Listed entries:

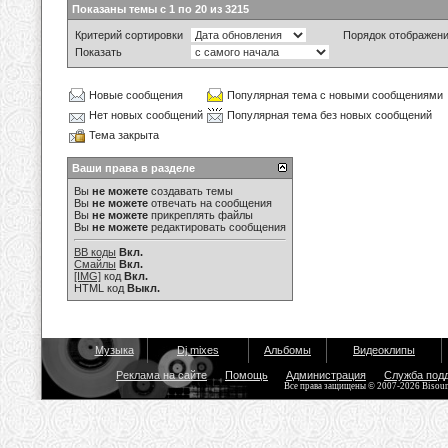
Показаны темы с 1 по 20 из 3215
Критерий сортировки
Порядок отображен
Показать
Новые сообщения
Популярная тема с новыми сообщениями
Нет новых сообщений
Популярная тема без новых сообщений
Тема закрыта
Ваши права в разделе
Вы
не можете
создавать темы
Вы
не можете
отвечать на сообщения
Вы
не можете
прикреплять файлы
Вы
не можете
редактировать сообщения
BB коды
Вкл.
Смайлы
Вкл.
[IMG]
код
Вкл.
HTML код
Выкл.
Музыка
Dj mixes
Альбомы
Видеоклипы
Реклама на сайте
Помощь
Администрация
Служба под
Все права защищены © 2007-2026 Bisou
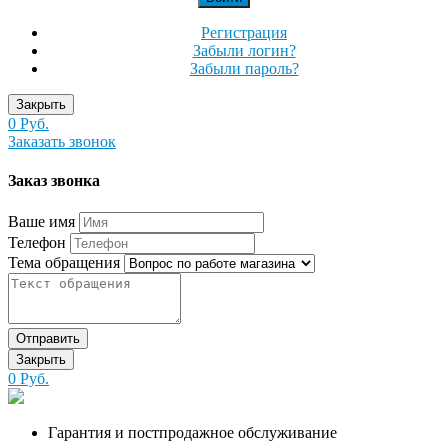
Регистрация
Забыли логин?
Забыли пароль?
Закрыть
0 Руб.
Заказать звонок
Заказ звонка
Ваше имя
Телефон
Тема обращения
Отправить
Закрыть
0 Руб.
Гарантия и постпродажное обслуживание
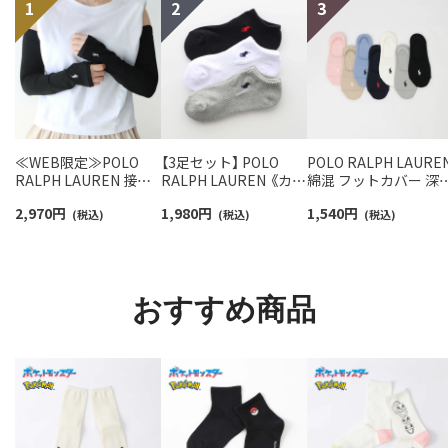
≪WEB限定≫POLO
【3足セット】 POLO
POLO RALPH LAURE
RALPH LAUREN 接触
RALPH LAUREN 《カラ
綿混 フットカバー 深
冷感 吸水速乾 2way ア
ー豊富》 足底パイル ア
き かかと滑り止め付
2,970
円
1,980
円
1,540
円
ームカバー ＆ レッグウ
(税込)
ーチサポート ワンポイ
(税込)
カバーソックス レデ
(税込)
ォーマー レディース
ント刺繍 スニーカー丈
ース 03207940
93228550
ソックス レディース
93246602
おすすめ商品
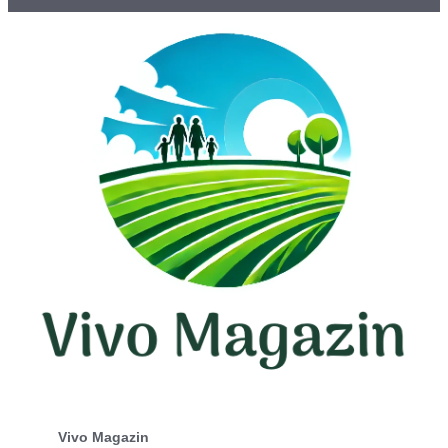
Vivo Magazin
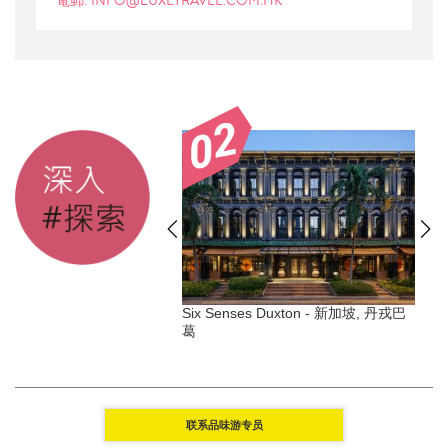
電郵: INFO@LUXETRAVEL.COM.HK
 Nell, 美國, 阿斯本
Six Senses Duxton - 新加坡, 丹戎巴
G
葛
联系品味游专员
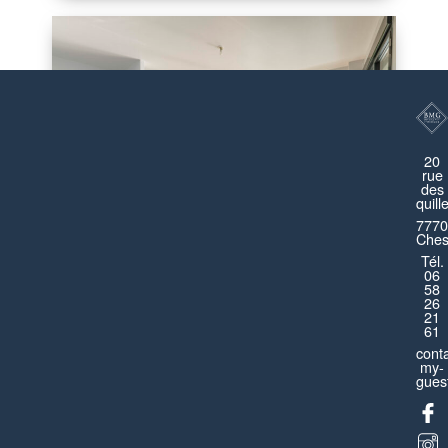
20
rue
des
quill
7770
Ches
Tél.
06
Dreamland Disneyland
58
26
21
Montévrain
61
cont
Appartement
4 pièces
8 personnes
my-
guest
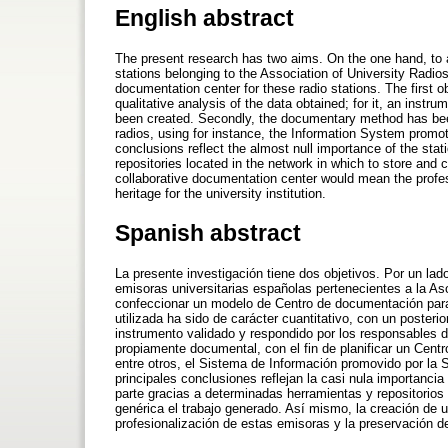
English abstract
The present research has two aims. On the one hand, to 
stations belonging to the Association of University Radio
documentation center for these radio stations. The first 
qualitative analysis of the data obtained; for it, an inst
been created. Secondly, the documentary method has been 
radios, using for instance, the Information System prom
conclusions reflect the almost null importance of the stati
repositories located in the network in which to store and 
collaborative documentation center would mean the profess
heritage for the university institution.
Spanish abstract
La presente investigación tiene dos objetivos. Por un lad
emisoras universitarias españolas pertenecientes a la As
confeccionar un modelo de Centro de documentación para 
utilizada ha sido de carácter cuantitativo, con un posterio
instrumento validado y respondido por los responsables d
propiamente documental, con el fin de planificar un Cent
entre otros, el Sistema de Información promovido por l
principales conclusiones reflejan la casi nula importanc
parte gracias a determinadas herramientas y repositorios
genérica el trabajo generado. Así mismo, la creación de 
profesionalización de estas emisoras y la preservación de 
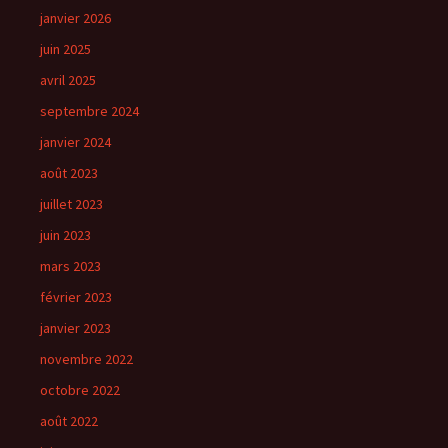
janvier 2026
juin 2025
avril 2025
septembre 2024
janvier 2024
août 2023
juillet 2023
juin 2023
mars 2023
février 2023
janvier 2023
novembre 2022
octobre 2022
août 2022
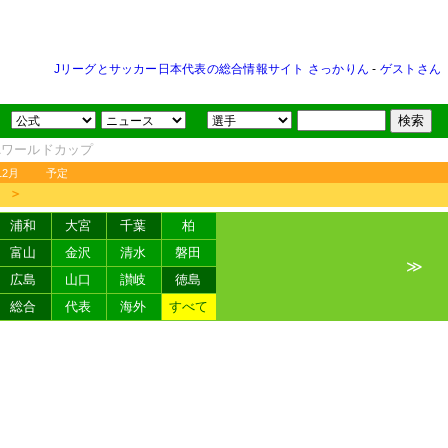
Jリーグとサッカー日本代表の総合情報サイト さっかりん
-
ゲストさん
FAワールドカップ
12月
予定
＞
浦和
大宮
千葉
柏
富山
金沢
清水
磐田
≫
広島
山口
讃岐
徳島
総合
代表
海外
すべて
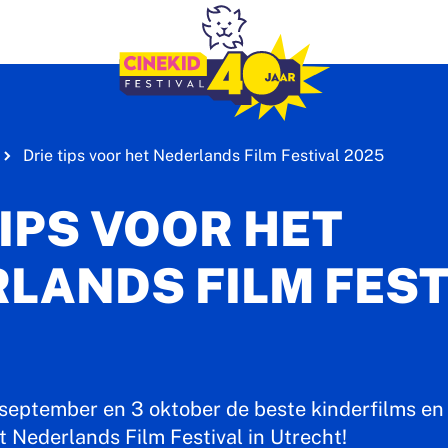
Drie tips voor het Nederlands Film Festival 2025
TIPS VOOR HET
LANDS FILM FEST
 september en 3 oktober de beste kinderfilms en 
 Nederlands Film Festival in Utrecht!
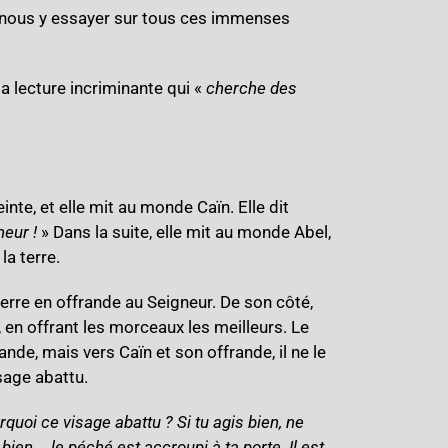
 nous y essayer sur tous ces immenses
 la lecture incriminante qui «
cherche des
nte, et elle mit au monde Caïn. Elle dit
neur !
» Dans la suite, elle mit au monde Abel,
la terre.
terre en offrande au Seigneur. De son côté,
en offrant les morceaux les meilleurs. Le
nde, mais vers Caïn et son offrande, il ne le
isage abattu.
urquoi ce visage abattu ? Si tu agis bien, ne
bien…, le péché est accroupi à ta porte. Il est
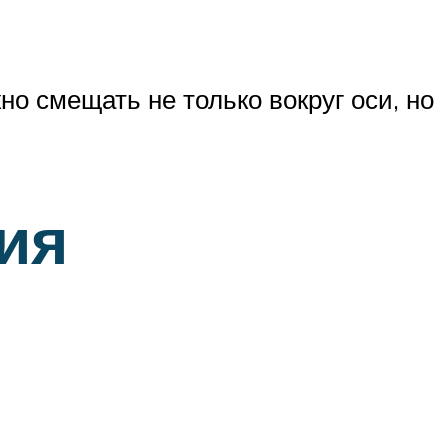
о смещать не только вокруг оси, но
ия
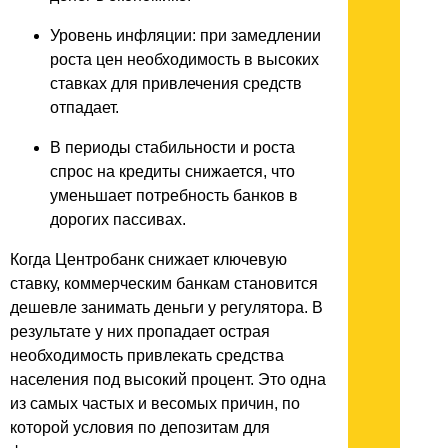
Уровень инфляции: при замедлении
роста цен необходимость в высоких
ставках для привлечения средств
отпадает.
В периоды стабильности и роста
спрос на кредиты снижается, что
уменьшает потребность банков в
дорогих пассивах.
Когда Центробанк снижает ключевую
ставку, коммерческим банкам становится
дешевле занимать деньги у регулятора. В
результате у них пропадает острая
необходимость привлекать средства
населения под высокий процент. Это одна
из самых частых и весомых причин, по
которой условия по депозитам для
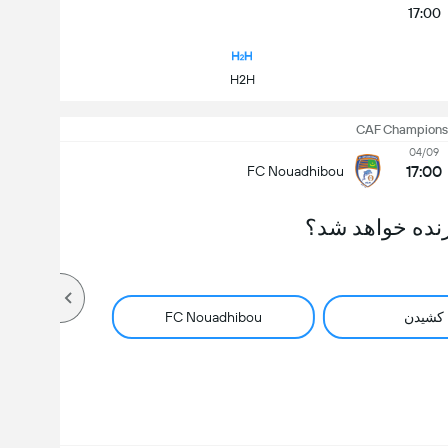
17:00
H2H
CAF Champions
04/09
17:00
FC Nouadhibou
نده خواهد شد؟
کشیدن
FC Nouadhibou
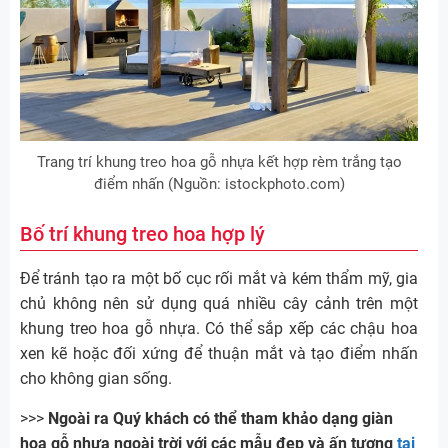
Trang trí khung treo hoa gỗ nhựa kết hợp rèm trắng tạo
điểm nhấn (Nguồn: istockphoto.com)
Bố trí khung treo hoa hợp lý
Để tránh tạo ra một bố cục rối mắt và kém thẩm mỹ, gia
chủ không nên sử dụng quá nhiều cây cảnh trên một
khung treo hoa gỗ nhựa. Có thể sắp xếp các chậu hoa
xen kẽ hoặc đối xứng để thuận mắt và tạo điểm nhấn
cho không gian sống.
>>>
Ngoài ra Quý khách có thể tham khảo dạng giàn
hoa gỗ nhựa ngoài trời với các mẫu đẹp và ấn tượng
tại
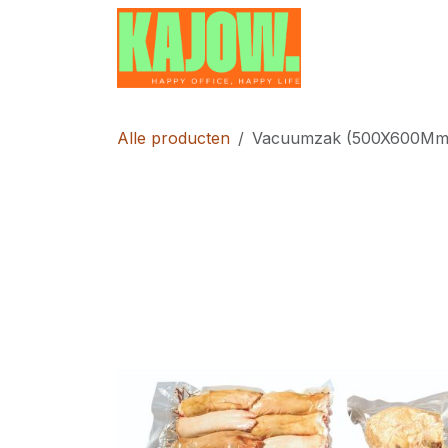
Overslaan naar inhoud
Home
Contac
Alle producten
Vacuumzak (500X600Mm,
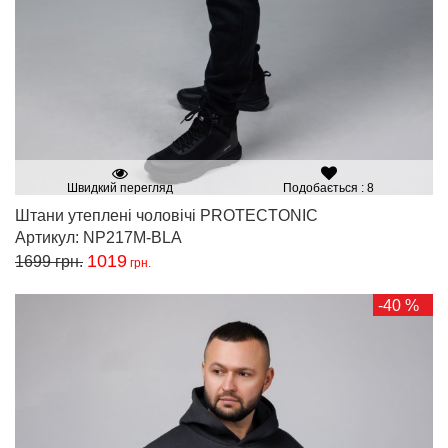
Швидкий перегляд
Подобається : 8
Штани утеплені чоловічі PROTECTONIC
Артикул: NP217M-BLA
1019
1699
грн.
грн.
-40 %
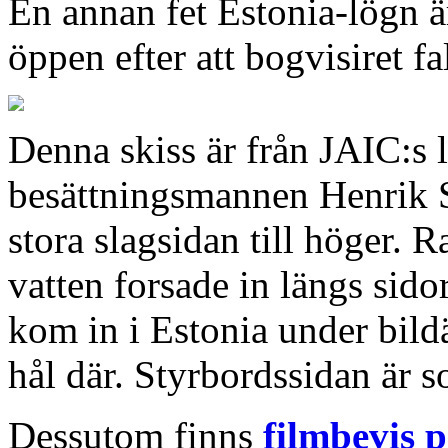
En annan fet Estonia-lögn ä
öppen efter att bogvisiret fal
Denna skiss är från JAIC:s 
besättningsmannen Henrik S
stora slagsidan till höger. 
vatten forsade in längs sidor
kom in i Estonia under bild
hål där. Styrbordssidan är 
Dessutom finns
filmbevis p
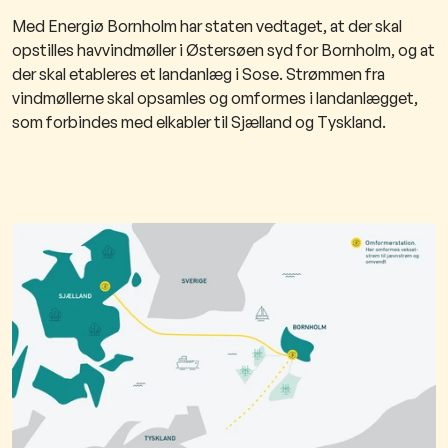
Med Energiø Bornholm har staten vedtaget, at der skal
opstilles havvindmøller i Østersøen syd for Bornholm, og at
der skal etableres et landanlæg i Sose. Strømmen fra
vindmøllerne skal opsamles og omformes i landanlægget,
som forbindes med elkabler til Sjælland og Tyskland.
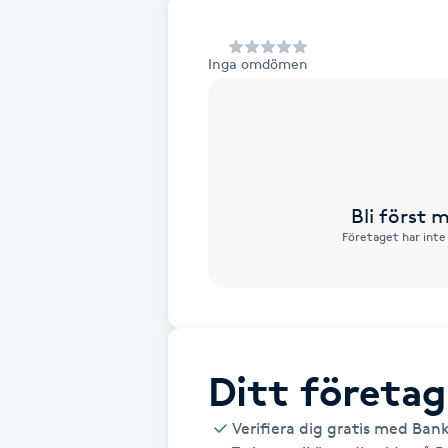
Alternativmedicin
Inga omdömen
Andningsmassage
Ansiktslyft utan kirurgi
Aromamassage
Bli först
Företaget har inte
Ashtanga Yoga
Ayurveda
Ayurvedisk Massage
Ditt företag
Ansiktsbehandling djuprengörande
Verifiera dig gratis med Ban
B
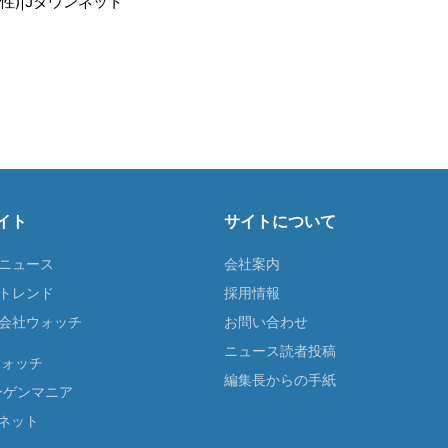
性)|Jタウンネット
イト
サイトについて
Tニュース
会社案内
Tトレンド
採用情報
ST会社ウォッチ
お問い合わせ
ニュース読者投稿
ウォッチ
編集長からの手紙
ーゲンマニア
ネット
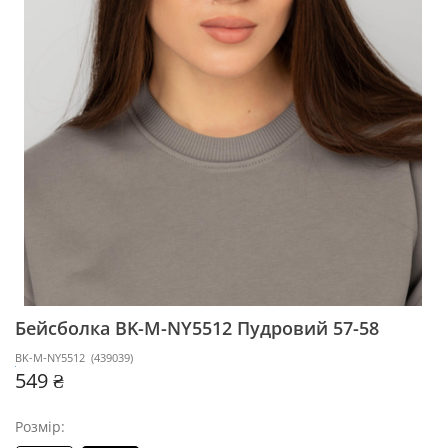
Бейсболка BK-M-NY5512
Пудровий 57-58
BK-M-NY5512
(
439039
)
549 ₴
Розмір:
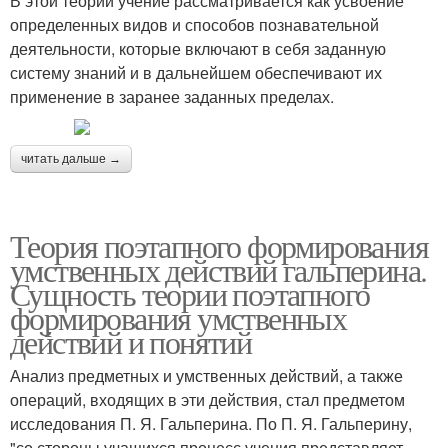
В этой теории учение рассматривается как усвоение
определенных видов и способов познавательной
деятельности, которые включают в себя заданную
систему знаний и в дальнейшем обеспечивают их
применение в заранее заданных пределах.
читать дальше →
Теория поэтапного формирования
умственных действий гальперина.
Сущность теории поэтапного
формирования умственных
действий и понятий
Анализ предметных и умственных действий, а также
операций, входящих в эти действия, стал предметом
исследования П. Я. Гальперина. По П. Я. Гальперину,
"со стороны учащихся процесс учения представляет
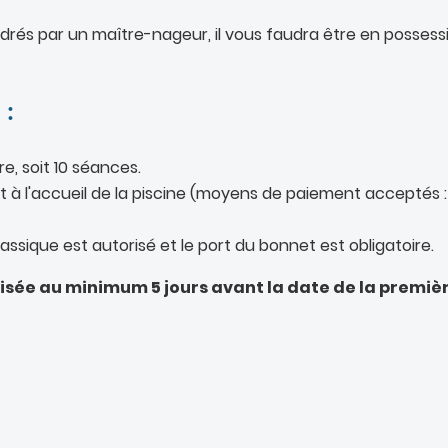
rés par un maître-nageur, il vous faudra être en possessi
 :
e, soit 10 séances.
 à l'accueil de la piscine (moyens de paiement acceptés :
classique est autorisé et le port du bonnet est obligatoire.
lisée au minimum 5 jours avant la date de la premiè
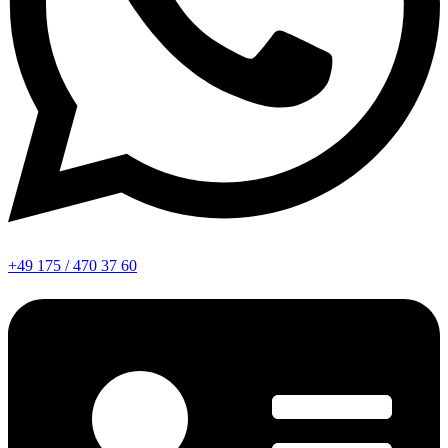
+49 175 / 470 37 60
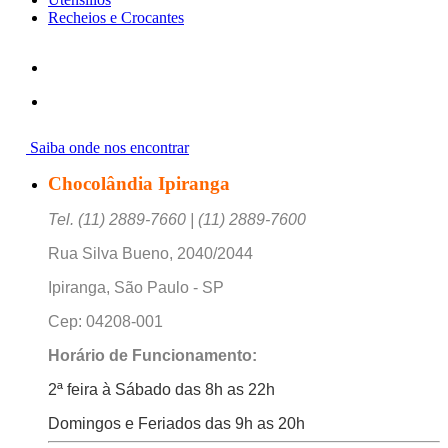
Recheios e Crocantes
Saiba onde nos encontrar
Chocolândia Ipiranga
Tel. (11) 2889-7660 | (11) 2889-7600
Rua Silva Bueno, 2040/2044
Ipiranga, São Paulo - SP
Cep: 04208-001
Horário de Funcionamento:
2ª feira à Sábado das 8h as 22h
Domingos e Feriados das 9h as 20h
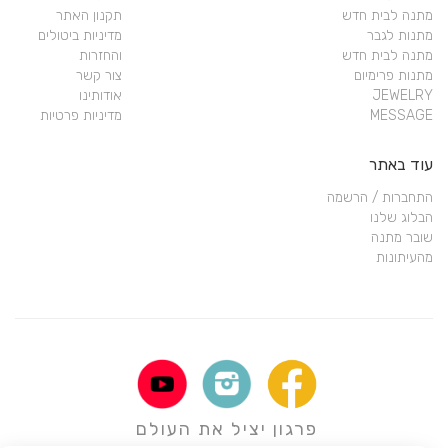
מתנה לבית חדש
תקנון האתר
מתנות לגבר
מדיניות ביטולים
מתנה לבית חדש
והחזרות
מתנות פרימיום
צור קשר
JEWELRY
אודותינו
MESSAGE
מדיניות פרטיות
עוד באתר
התחברות / הרשמה
הבלוג שלנו
שובר מתנה
מהעיתונות
פרגון יציל את העולם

What you should do:
Show me all lines in the records that contain "nhấn".

Exercise answer:
điểm nhấn (Nguồn: istockphoto.com)
xen kẽ hoặc đối xứng để thuận mắt và tạo điểm nhấn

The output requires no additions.